Quando questionado sobre a quantidade de ciclovias e de condições para os ciclistas que as autarquias implementaram, o presidente da FPCUB diz os progressos são já visíveis, “mas mesmo que, no futuro, isso não é o mais importante. O mais importante é a acalmia do tráfego automóvel”, explica.

Duas rodas eléctricas
As bicicletas eléctricas começam também a ganhar cada vez mais adeptos. Estima-se que o crescimento do uso das chamadas e-bike esteja já nos 30% ao ano, a nível europeu. Dados da Abimota referem que, em 2014, as vendas de e-bikes só na Alemanha chegaram ao meio milhão de unidades e, na Holanda às 200 mil, o que tem influência no sector em Portugal.

Perante o potencial de crescimento desta indústria, as 37 empresas representadas na Abimota e que integram o chamado cluster da mobilidade suave apostam no desenvolvimento tecnológico.
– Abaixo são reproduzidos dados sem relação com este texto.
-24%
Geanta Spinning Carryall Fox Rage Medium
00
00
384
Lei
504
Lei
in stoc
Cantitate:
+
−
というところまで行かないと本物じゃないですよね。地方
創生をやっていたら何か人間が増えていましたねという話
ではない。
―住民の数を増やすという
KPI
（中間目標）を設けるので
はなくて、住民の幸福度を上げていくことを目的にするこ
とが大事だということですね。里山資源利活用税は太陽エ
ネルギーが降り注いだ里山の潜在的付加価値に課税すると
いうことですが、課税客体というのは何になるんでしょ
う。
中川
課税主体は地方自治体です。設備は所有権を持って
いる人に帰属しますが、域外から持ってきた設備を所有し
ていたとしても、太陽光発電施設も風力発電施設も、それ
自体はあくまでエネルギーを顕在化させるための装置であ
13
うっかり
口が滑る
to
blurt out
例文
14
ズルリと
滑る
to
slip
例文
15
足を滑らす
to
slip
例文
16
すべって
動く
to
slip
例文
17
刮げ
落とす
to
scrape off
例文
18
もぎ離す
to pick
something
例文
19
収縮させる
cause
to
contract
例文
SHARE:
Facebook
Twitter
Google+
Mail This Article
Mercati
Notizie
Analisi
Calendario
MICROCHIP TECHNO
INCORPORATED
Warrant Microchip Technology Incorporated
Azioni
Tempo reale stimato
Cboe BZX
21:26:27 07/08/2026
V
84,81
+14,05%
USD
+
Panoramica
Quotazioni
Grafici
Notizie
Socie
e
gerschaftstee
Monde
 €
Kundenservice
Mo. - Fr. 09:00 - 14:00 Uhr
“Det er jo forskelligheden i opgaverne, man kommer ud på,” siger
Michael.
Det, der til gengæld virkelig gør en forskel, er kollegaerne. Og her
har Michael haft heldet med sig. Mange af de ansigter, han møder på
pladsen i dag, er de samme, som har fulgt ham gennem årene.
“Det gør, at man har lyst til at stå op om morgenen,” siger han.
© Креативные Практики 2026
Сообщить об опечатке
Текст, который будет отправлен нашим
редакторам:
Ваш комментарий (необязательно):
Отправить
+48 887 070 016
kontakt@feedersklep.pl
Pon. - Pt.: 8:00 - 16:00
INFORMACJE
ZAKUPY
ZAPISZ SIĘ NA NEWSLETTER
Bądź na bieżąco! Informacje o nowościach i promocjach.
Representando as empresas, a Abimota apresentou a candidatura a fundos do Portugal 2020, no valor de cerca de 4,2 milhões de euros.

De acordo com Paulo Rodrigues esta candidatura assenta em dois eixos, “na capacitação da oferta e na indução da procura”. A qualificação e a promoção da oferta industrial serão impulsionadas no projecto Portugal Bike Value, que quer atrair o investimento estrangeiro, promover a internacionalização das empresas e apostar na investigação e inovação dos materiais.

Os projectos sobre mobilidade urbana, a promoção do turismo clicável e frotas de distribuição urbana são também objectivos da candidatura. A economia verde não fica esquecida no projecto. Planos para a avaliação do “impacto da utilização de bicicletas e outros modos suaves de descarbonização e para os green jobs” também estão no horizonte.